- [Task item]:
In the entries below, find the line with "Blue Lavender" and the line with "have those same beliefs."; reproduce those two lines and all lines between them exactly, without pictures.

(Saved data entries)
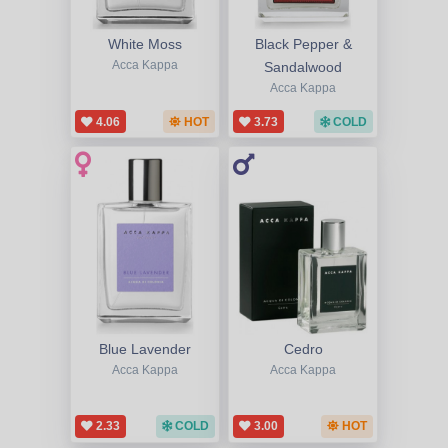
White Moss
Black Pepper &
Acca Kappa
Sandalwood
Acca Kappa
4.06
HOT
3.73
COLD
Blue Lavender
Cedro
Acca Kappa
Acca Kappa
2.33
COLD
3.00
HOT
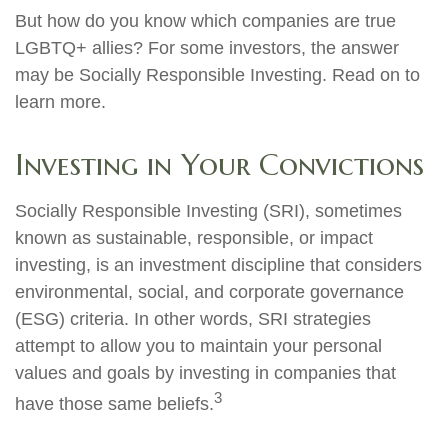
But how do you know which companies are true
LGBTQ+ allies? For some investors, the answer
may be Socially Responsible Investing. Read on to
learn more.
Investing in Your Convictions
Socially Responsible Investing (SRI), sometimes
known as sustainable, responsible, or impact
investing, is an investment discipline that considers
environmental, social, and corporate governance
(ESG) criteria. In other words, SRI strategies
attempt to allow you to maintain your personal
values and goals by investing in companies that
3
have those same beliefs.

--

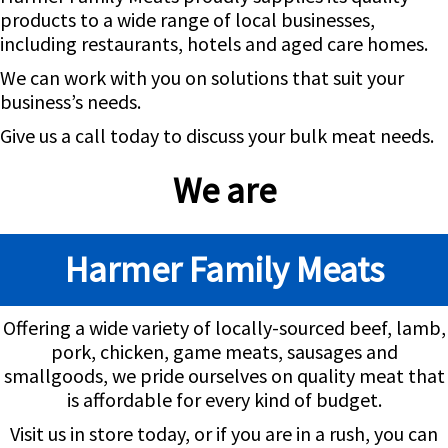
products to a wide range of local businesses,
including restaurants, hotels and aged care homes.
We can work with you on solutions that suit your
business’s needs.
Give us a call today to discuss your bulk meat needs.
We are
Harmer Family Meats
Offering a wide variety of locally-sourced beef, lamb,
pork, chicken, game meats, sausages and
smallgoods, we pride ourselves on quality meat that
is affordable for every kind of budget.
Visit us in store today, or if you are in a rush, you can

- [Task solution]:
Blue Lavender
Cedro
Acca Kappa
Acca Kappa
2.33
COLD
3.00
HOT
But how do you know which companies are true
LGBTQ+ allies? For some investors, the answer
may be Socially Responsible Investing. Read on to
learn more.
Investing in Your Convictions
Socially Responsible Investing (SRI), sometimes
known as sustainable, responsible, or impact
investing, is an investment discipline that considers
environmental, social, and corporate governance
(ESG) criteria. In other words, SRI strategies
attempt to allow you to maintain your personal
values and goals by investing in companies that
3
have those same beliefs.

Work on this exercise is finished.